Degradation of Feature Space in Continual Learning
Chiara Lanza, Roberto Pereira, Marco Miozzo, Eduard Angelats, Paolo Dini
TL;DR
This work investigates whether enforcing isotropy in feature spaces benefits continual learning (CL). Using contrastive CL methods and isotropy metrics on CIFAR-10/100, it shows that isotropy regularization often harms downstream accuracy and that isotropy in CL does not reliably predict representation quality. The study introduces IsoEntropy alongside IsoScore and synthetic baselines to interpret high-dimensional isotropy, and evaluates several CL techniques (e.g., Co2L, SupCon, SupCP, NCI) with and without isotropy regularization.

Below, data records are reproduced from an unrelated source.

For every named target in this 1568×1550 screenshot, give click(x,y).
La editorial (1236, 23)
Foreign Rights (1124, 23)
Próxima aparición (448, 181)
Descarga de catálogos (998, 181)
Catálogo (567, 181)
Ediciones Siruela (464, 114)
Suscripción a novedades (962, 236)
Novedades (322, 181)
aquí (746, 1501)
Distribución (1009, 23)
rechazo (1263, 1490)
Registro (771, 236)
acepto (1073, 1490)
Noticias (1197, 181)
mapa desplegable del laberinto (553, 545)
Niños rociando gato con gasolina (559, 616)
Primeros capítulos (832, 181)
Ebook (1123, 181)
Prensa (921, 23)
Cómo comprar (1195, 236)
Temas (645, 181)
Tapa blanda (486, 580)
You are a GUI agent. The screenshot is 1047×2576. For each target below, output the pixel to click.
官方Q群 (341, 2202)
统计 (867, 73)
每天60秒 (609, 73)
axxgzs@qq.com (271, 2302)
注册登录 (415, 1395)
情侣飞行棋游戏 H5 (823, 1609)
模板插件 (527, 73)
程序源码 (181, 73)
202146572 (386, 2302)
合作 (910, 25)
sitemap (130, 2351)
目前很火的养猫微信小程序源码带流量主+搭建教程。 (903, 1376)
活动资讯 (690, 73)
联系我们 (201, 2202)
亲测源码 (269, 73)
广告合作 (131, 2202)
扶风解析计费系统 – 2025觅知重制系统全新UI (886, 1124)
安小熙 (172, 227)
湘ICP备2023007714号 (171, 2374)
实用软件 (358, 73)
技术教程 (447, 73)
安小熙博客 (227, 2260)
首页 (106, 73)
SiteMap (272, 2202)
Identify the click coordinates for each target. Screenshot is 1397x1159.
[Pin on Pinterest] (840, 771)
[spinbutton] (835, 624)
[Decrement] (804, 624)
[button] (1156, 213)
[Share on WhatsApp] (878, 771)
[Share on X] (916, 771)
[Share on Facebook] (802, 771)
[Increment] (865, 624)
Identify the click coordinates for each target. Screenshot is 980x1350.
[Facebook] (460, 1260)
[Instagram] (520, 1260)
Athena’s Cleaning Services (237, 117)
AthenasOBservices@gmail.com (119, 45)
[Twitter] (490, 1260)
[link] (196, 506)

The findings caution against treating isotropy as a universal inductive bias in CL and highlight the need for geometry-aware regularizers that account for the non-stationary, sequential nature of continual tasks.
Abstract
Centralized training is the standard paradigm in deep learning, enabling models to learn from a unified dataset in a single location. In such setup, isotropic feature distributions naturally arise as a mean to support well-structured and generalizable representations. In contrast, continual learning operates on streaming and non-stationary data, and trains models incrementally, inherently facing the well-known plasticity-stability dilemma. In such settings, learning dynamics tends to yield increasingly anisotropic feature space. This arises a fundamental question: should isotropy be enforced to achieve a better balance between stability and plasticity, and thereby mitigate catastrophic forgetting? In this paper, we investigate whether promoting feature-space isotropy can enhance representation quality in continual learning. Through experiments using contrastive continual learning techniques on CIFAR-10 and CIFAR-100 data, we find that isotropic regularization fails to improve, and can in fact degrade, model accuracy in continual settings. Our results highlight essential differences in feature geometry between centralized and continual learning, suggesting that isotropy, while beneficial in centralized setups, may not constitute an appropriate inductive bias for non-stationary learning scenarios.